| RECORDS SUPPLIED |
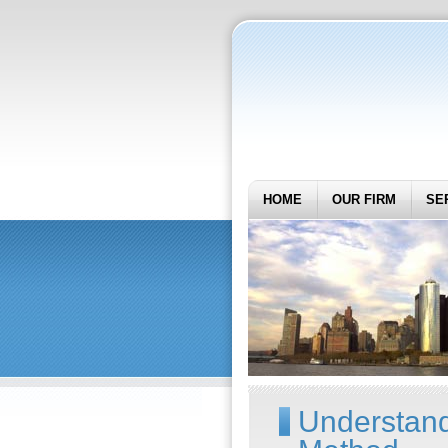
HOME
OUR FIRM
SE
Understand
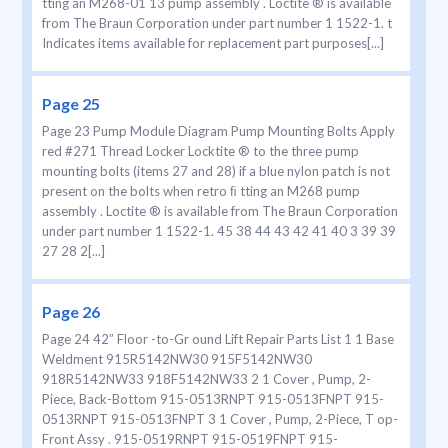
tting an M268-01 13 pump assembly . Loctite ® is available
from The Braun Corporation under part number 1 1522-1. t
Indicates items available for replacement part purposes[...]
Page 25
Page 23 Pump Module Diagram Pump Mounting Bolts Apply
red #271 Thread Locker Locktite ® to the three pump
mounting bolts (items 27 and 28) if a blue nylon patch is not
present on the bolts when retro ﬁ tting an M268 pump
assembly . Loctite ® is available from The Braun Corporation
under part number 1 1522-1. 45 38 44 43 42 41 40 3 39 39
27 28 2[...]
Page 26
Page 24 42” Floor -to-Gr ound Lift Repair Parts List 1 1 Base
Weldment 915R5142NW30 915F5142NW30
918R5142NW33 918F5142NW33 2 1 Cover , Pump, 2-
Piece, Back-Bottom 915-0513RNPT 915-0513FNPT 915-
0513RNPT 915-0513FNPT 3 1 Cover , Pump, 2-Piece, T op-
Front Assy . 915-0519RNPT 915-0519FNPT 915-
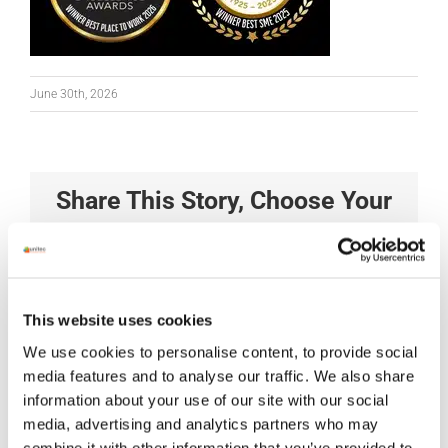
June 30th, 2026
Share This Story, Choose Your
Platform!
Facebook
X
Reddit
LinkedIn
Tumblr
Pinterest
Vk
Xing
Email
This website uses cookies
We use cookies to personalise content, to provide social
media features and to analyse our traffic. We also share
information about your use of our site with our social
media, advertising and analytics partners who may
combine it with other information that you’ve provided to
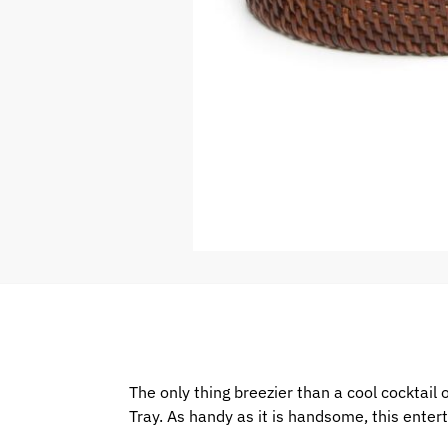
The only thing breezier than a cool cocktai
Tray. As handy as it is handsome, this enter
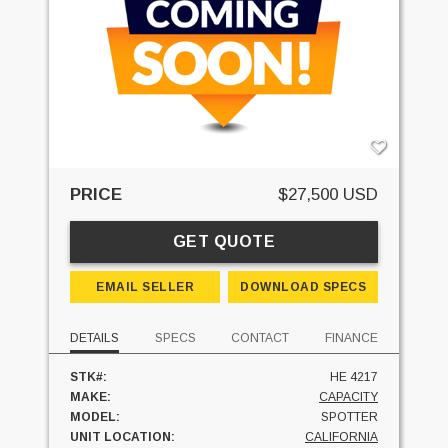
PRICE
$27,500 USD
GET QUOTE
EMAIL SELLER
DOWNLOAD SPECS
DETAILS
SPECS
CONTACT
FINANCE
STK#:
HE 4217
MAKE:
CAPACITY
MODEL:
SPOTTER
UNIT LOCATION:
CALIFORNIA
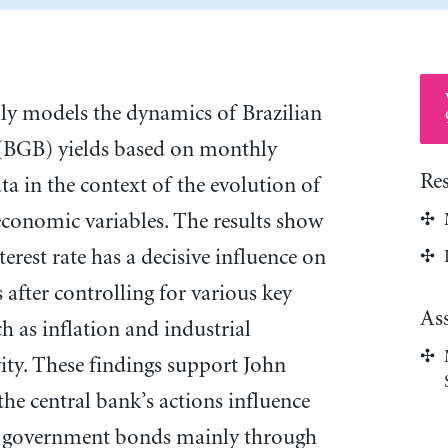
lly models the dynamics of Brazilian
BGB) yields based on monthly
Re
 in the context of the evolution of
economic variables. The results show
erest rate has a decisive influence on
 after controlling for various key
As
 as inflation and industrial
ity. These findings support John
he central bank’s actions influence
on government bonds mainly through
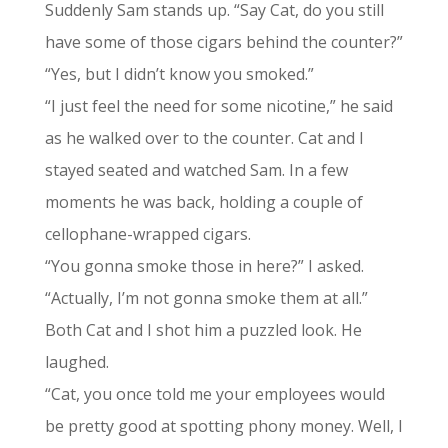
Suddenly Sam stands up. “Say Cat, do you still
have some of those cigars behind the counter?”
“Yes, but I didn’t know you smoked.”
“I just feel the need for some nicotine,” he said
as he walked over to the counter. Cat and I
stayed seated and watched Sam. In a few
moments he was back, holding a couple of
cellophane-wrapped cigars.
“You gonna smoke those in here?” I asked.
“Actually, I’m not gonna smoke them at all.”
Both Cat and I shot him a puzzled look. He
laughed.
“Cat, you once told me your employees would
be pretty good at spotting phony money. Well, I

| PROBLEM DESCRIPTION |
Where an entry holds a picture, drop it and transcribe everything else exactly.

| TASK RESPONSE |
HOME
OUR FIRM
SE
Understand
tting an M268-01 13 pump assembly . Loctite ® is available
from The Braun Corporation under part number 1 1522-1. t
Indicates items available for replacement part purposes[...]
Page 25
Page 23 Pump Module Diagram Pump Mounting Bolts Apply
red #271 Thread Locker Locktite ® to the three pump
mounting bolts (items 27 and 28) if a blue nylon patch is not
present on the bolts when retro ﬁ tting an M268 pump
assembly . Loctite ® is available from The Braun Corporation
under part number 1 1522-1. 45 38 44 43 42 41 40 3 39 39
27 28 2[...]
Page 26
Page 24 42” Floor -to-Gr ound Lift Repair Parts List 1 1 Base
Weldment 915R5142NW30 915F5142NW30
918R5142NW33 918F5142NW33 2 1 Cover , Pump, 2-
Piece, Back-Bottom 915-0513RNPT 915-0513FNPT 915-
0513RNPT 915-0513FNPT 3 1 Cover , Pump, 2-Piece, T op-
Front Assy . 915-0519RNPT 915-0519FNPT 915-
June 30th, 2026
Share This Story, Choose Your
Platform!
Facebook
X
Reddit
LinkedIn
Tumblr
Pinterest
Vk
Xing
Email
This website uses cookies
We use cookies to personalise content, to provide social
media features and to analyse our traffic. We also share
information about your use of our site with our social
media, advertising and analytics partners who may
combine it with other information that you’ve provided to
The only thing breezier than a cool cocktai
Tray. As handy as it is handsome, this enter
PRICE
$27,500 USD
GET QUOTE
EMAIL SELLER
DOWNLOAD SPECS
DETAILS
SPECS
CONTACT
FINANCE
STK#:
HE 4217
MAKE:
CAPACITY
MODEL:
SPOTTER
UNIT LOCATION:
CALIFORNIA
lly models the dynamics of Brazilian
BGB) yields based on monthly
Re
 in the context of the evolution of
economic variables. The results show
erest rate has a decisive influence on
 after controlling for various key
As
 as inflation and industrial
ity. These findings support John
he central bank’s actions influence
on government bonds mainly through
Suddenly Sam stands up. “Say Cat, do you still
have some of those cigars behind the counter?”
“Yes, but I didn’t know you smoked.”
“I just feel the need for some nicotine,” he said
as he walked over to the counter. Cat and I
stayed seated and watched Sam. In a few
moments he was back, holding a couple of
cellophane-wrapped cigars.
“You gonna smoke those in here?” I asked.
“Actually, I’m not gonna smoke them at all.”
Both Cat and I shot him a puzzled look. He
laughed.
“Cat, you once told me your employees would
be pretty good at spotting phony money. Well, I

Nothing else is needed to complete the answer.